The reality of these two very different celebrations brings discomfort for many Christians who sense a “war on Christmas” as the background music in stores and restaurants shifts from “Joy to the World” to “Have a Holly, Jolly Christmas.” At the same time, however, nonreligious people can’t help but feel the older meaning of Christmas continues to pop up here and there, sometimes when it’s least expected!
One thing is certain: Christmas - whatever anyone thinks of it - isn’t going anywhere anytime soon.
Instead of feeling disheartened that others around us don’t share our faith and that there’s some sort of plan to do away with the holiday altogether, perhaps we should see Christmas as a God-given opportunity to share the good news!

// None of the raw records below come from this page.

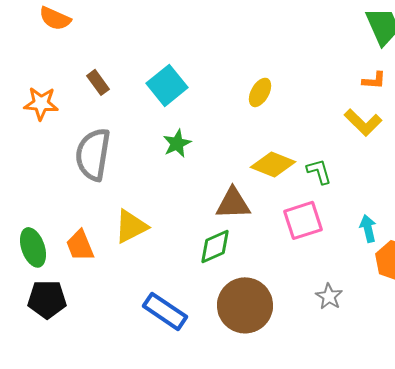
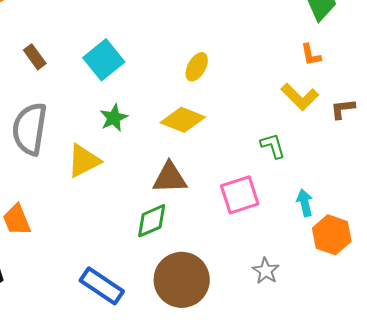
orange L-shape: (374, 80) -> (311, 55), turned 75
yellow diamond: (273, 164) -> (183, 120), moved
green L-shape: (319, 171) -> (273, 146), moved
yellow triangle: (131, 226) -> (84, 161), moved

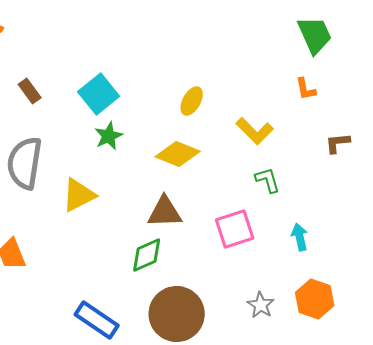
yellow L-shape: (300, 97) -> (255, 131), moved
green star: (114, 118) -> (109, 136), moved
orange hexagon: (332, 235) -> (315, 299), moved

Tim Keller explains:
The emphasis on light in darkness comes from the Christian belief that the world’s hope comes from outside of it. The giving of gifts is a natural response to Jesus’ stupendous act of self-giving, when he laid aside his glory and was born into the human race. The concern for the needy recalls that the Son of God was born not into an aristocratic family but into a poor one. The Lord of the universe identified with the least and the most excluded of the human race.
These are powerful themes, but every one of them is a two-edged sword. Jesus comes as the Light because we are too spiritually blind to find our own way. Jesus became mortal and died because we are too morally ruined to be pardoned any other way. Jesus gave himself to us, and so we must give ourselves wholly to him… Christmas, like God himself, is both more wondrous and more threatening that we imagine.
If your Christmas get-togethers this week will be at all like mine, there will be people present in the same place engaged in these two different celebrations. For some it’ll be a holiday, for others a holy day.
So, may it be an opportunity to share “the reason for the hope we have.”
It’s not likely you could simply read the words I’ve written or quoted here. I certainly won’t! But I do trust that for each of us, God’s Spirit can give us the words. Why? Because he’s already given us The Word, the One who offers the whole world hope, peace, joy, and love.